These are just the potential “sins of commission.” One could also argue that America has committed several sins of omission. This is particularly true when one thinks about American intervention in Kuwait in the early 1990’s. George Bush (and others after him) explained the action as one of humanitarianism – saving the Kuwaitis from the horrors the Iraqis were committing. While this may very well be true, it doesn’t hold well when one considers all the other atrocities that America has set back and allowed to happen: in Rwanda, Cambodia, and Bosnia, for example, there was attempted genocide. For several years now the Taliban has been committing the most atrocious human rights violations. During the Second World War, America knew of the Nazi’s genocidal actions and did nothing about it (i.e., destroying the death camps). America sat back and watched while Pol Pot and Idi Amin destroyed their own countries, killing thousands. The point is this: if the American intervention in Kuwait was a truly humanitarian effort, then America should have also stepped in and tried to stop all these other horrors. But Kuwait has something that Cambodia, Europe, and central Africa don’t have: oil.

So whether by omission or commission, America has done plenty of things that others could easily regard as unjust, or even “terrorist.” American relations with Iraq and Iran provide a good example of something that someone might label as “terrorist.” For a while it suited America’s interests to support Saddam in his war with Iran, and all the while he massacred Kurds in his own country. His regime did to the Kurds what they later did to the Kuwaitis. Why didn’t America do something about Saddam then? Because he was useful. He severed as a distraction for Iran. When Iran was busy fighting Iraq, it couldn’t devote as many resources to sponsoring terrorism against the West. Problem solved. And in the meantime, thousands and thousands of innocent people were killed in a senseless war America helped sponsor. Now America has switched positions – Iran seems to be a little more moderate, so we can now play them against Iraq.
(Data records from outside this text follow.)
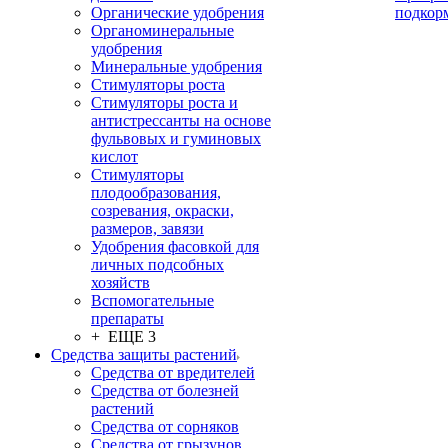
Органические удобрения
подкор
Органоминеральные
удобрения
Минеральные удобрения
Стимуляторы роста
Стимуляторы роста и
антистрессанты на основе
фульвовых и гуминовых
кислот
Стимуляторы
плодообразования,
созревания, окраски,
размеров, завязи
Удобрения фасовкой для
личных подсобных
хозяйств
Вспомогательные
препараты
+ ЕЩЕ 3
Средства защиты растений
Средства от вредителей
Средства от болезней
растений
Средства от сорняков
Средства от грызунов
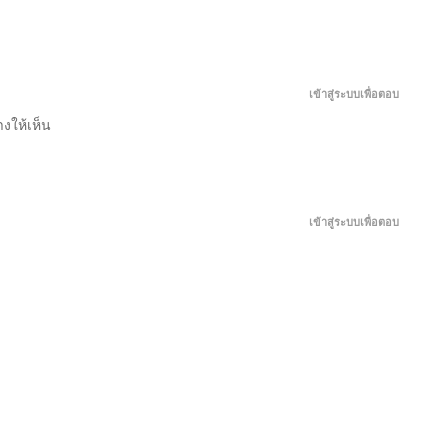
พฤษภาคม 6, 2026
พฤษภาคม 1, 2026
เข้าสู่ระบบเพื่อตอบ
างให้เห็น
เมษายน 30, 2026
เมษายน 29, 2026
เข้าสู่ระบบเพื่อตอบ
เมษายน 28, 2026
เมษายน 27, 2026
เมษายน 26, 2026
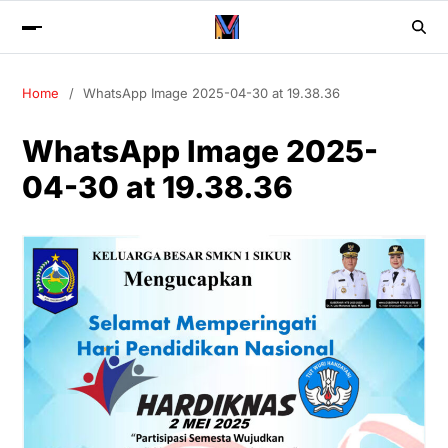
Home
WhatsApp Image 2025-04-30 at 19.38.36
WhatsApp Image 2025-
04-30 at 19.38.36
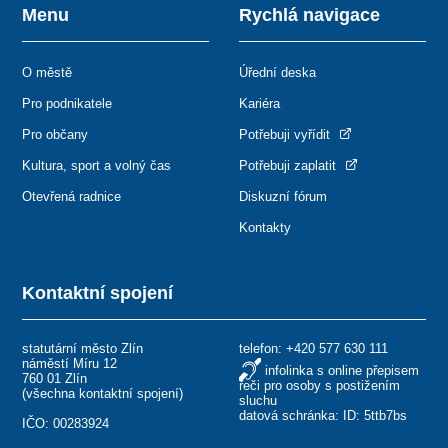
Menu
Rychlá navigace
O městě
Úřední deska
Pro podnikatele
Kariéra
Pro občany
Potřebuji vyřídit
Kultura, sport a volný čas
Potřebuji zaplatit
Otevřená radnice
Diskuzní fórum
Kontakty
Kontaktní spojení
statutární město Zlín
telefon:
+420 577 630 111
náměstí Míru 12
infolinka s online přepisem
760 01 Zlín
řeči pro osoby s postižením
(
všechna kontaktní spojení
)
sluchu
datová schránka: ID: 5ttb7bs
IČO: 00283924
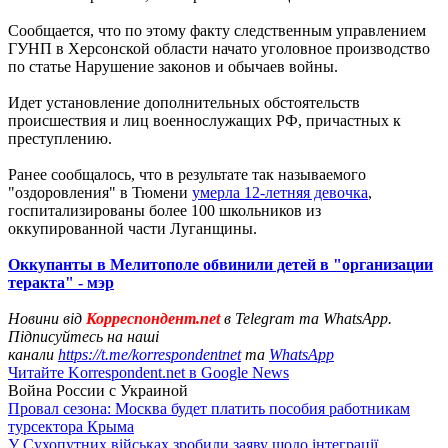
Сообщается, что по этому факту следственным управлением
ГУНП в Херсонской области начато уголовное производство
по статье Нарушение законов и обычаев войны.
Идет установление дополнительных обстоятельств
происшествия и лиц военнослужащих РФ, причастных к
преступлению.
Ранее сообщалось, что в результате так называемого
"оздоровления" в Тюмени
умерла 12-летняя девочка
,
госпитализированы более 100 школьников из
оккупированной части Луганщины.
Оккупанты в Мелитополе обвинили детей в "организации
теракта" - мэр
Новини від
Корреспондент.net
в Telegram та WhatsApp.
Підписуйтесь на наші
канали
https://t.me/korrespondentnet
та
WhatsApp
Читайте Korrespondent.net в Google News
Война России с Украиной
Провал сезона: Москва будет платить пособия работникам
турсектора Крыма
У Сухопутних військах зробили заяву щодо інтеграції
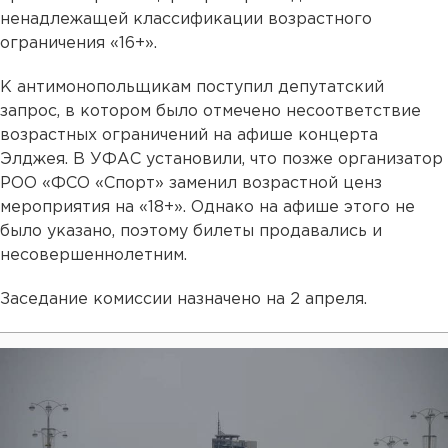
ненадлежащей классификации возрастного
ограничения «16+».
К антимонопольщикам поступил депутатский
запрос, в котором было отмечено несоответствие
возрастных ограничений на афише концерта
Элджея. В УФАС установили, что позже организатор
РОО «ФСО «Спорт» заменил возрастной ценз
мероприятия на «18+». Однако на афише этого не
было указано, поэтому билеты продавались и
несовершеннолетним.
Заседание комиссии назначено на 2 апреля.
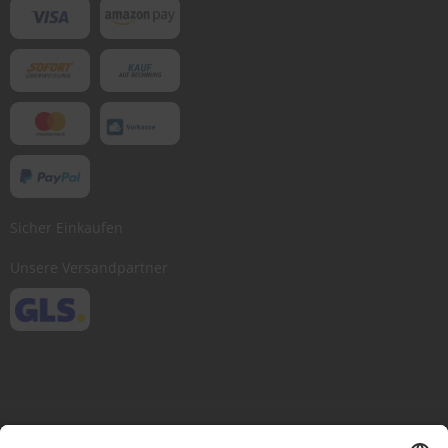
Sicher Einkaufen
Unsere Versandpartner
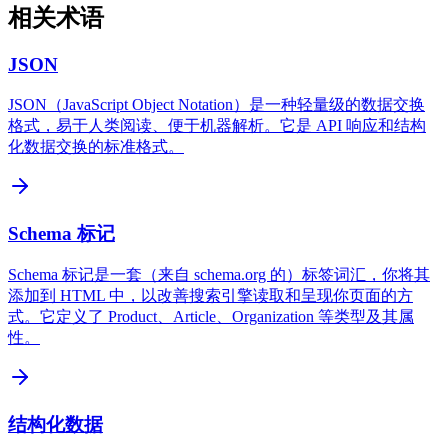
相关术语
JSON
JSON（JavaScript Object Notation）是一种轻量级的数据交换
格式，易于人类阅读、便于机器解析。它是 API 响应和结构
化数据交换的标准格式。
Schema 标记
Schema 标记是一套（来自 schema.org 的）标签词汇，你将其
添加到 HTML 中，以改善搜索引擎读取和呈现你页面的方
式。它定义了 Product、Article、Organization 等类型及其属
性。
结构化数据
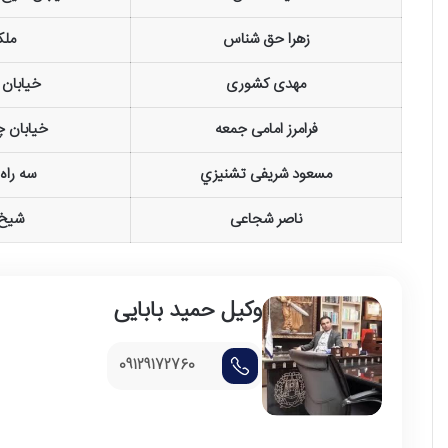
زهرا حق شناس
ملک
مهدی کشوری
خیابان
فرامرز امامی جمعه
خیابان چه
مسعود شریفی تشنيزي
سه راه
ناصر شجاعی
شیخ 
وکیل حمید بابایی
09129172760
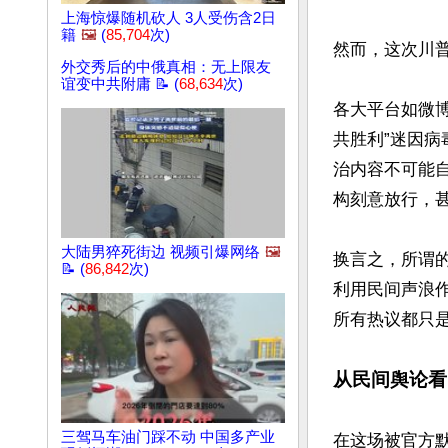
上海惊爆随机砍人 3人受伤含2日
籍
🖼️
(
85,704
次)
然而，这次川普
外交秀后的中俄真相：无上限友
谊变中共附庸 📝 (
68,634
次)
各大平台如微
共胜利”迷因病毒
治内容不可能
构刻意放行，甚
大陆男猝死街边 视频引爆网络
🖼️
换言之，所谓
📝 (
86,842
次)
利用民间声浪
所有热议都只是
从民间舆论看
三驾马车油门踩不动 中国多产业
在这场被官方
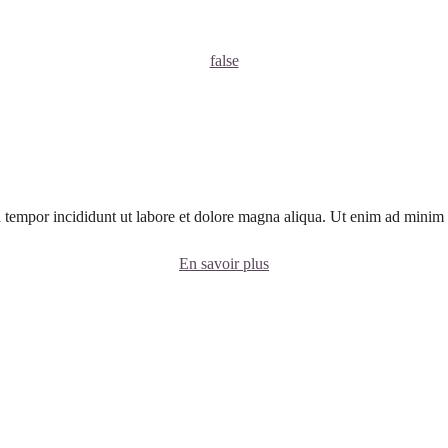
false
 tempor incididunt ut labore et dolore magna aliqua. Ut enim ad minim v
En savoir plus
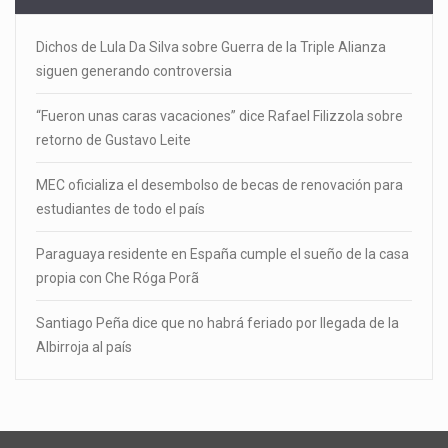
Dichos de Lula Da Silva sobre Guerra de la Triple Alianza
siguen generando controversia
“Fueron unas caras vacaciones” dice Rafael Filizzola sobre
retorno de Gustavo Leite
MEC oficializa el desembolso de becas de renovación para
estudiantes de todo el país
Paraguaya residente en España cumple el sueño de la casa
propia con Che Róga Porã
Santiago Peña dice que no habrá feriado por llegada de la
Albirroja al país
One can say, “Well that’s because Iran is now a more humanitarian, less repressive regime, and we’re rewarding their changes with a new openness toward them.” That might be so, but that’s not the point – the point is that throughout all this, Iraq has been an oppressive, murderous regime, and America only did something about it when the threat spread beyond its borders. America created Saddam Hussein, and when he was no longer convenient, America destroyed him.

The reason I’ve been putting the words “terrorist” and terrorism” in quotes is because it is, after all, a relative term. One man’s terrorism is another’s patriotism. This leads to the second question people have been asking – “Why?” Though no direct information is available, it seems reasonable to assume that these individuals who attacked New York and Washington did so because something America did provoked them. This is not to say that America got what it deserved, and that this justifies or excuses the attacks. I’m simply saying that people do not commit acts of this horrific magnitude without extreme provocation (at least provocation in their eyes). In attacking the Pentagon and World Trade Center, these men felt they were righting a wrong, that their act was an attempt to bring about justice. In other words, these men acted in response to a perceived injustice, something they might also have labeled “terrorism.” Whether or not America meant to, it has done something that has angered many people in the world enough that they are willing to sacrifice everything to enact some kind of “justice.”[2]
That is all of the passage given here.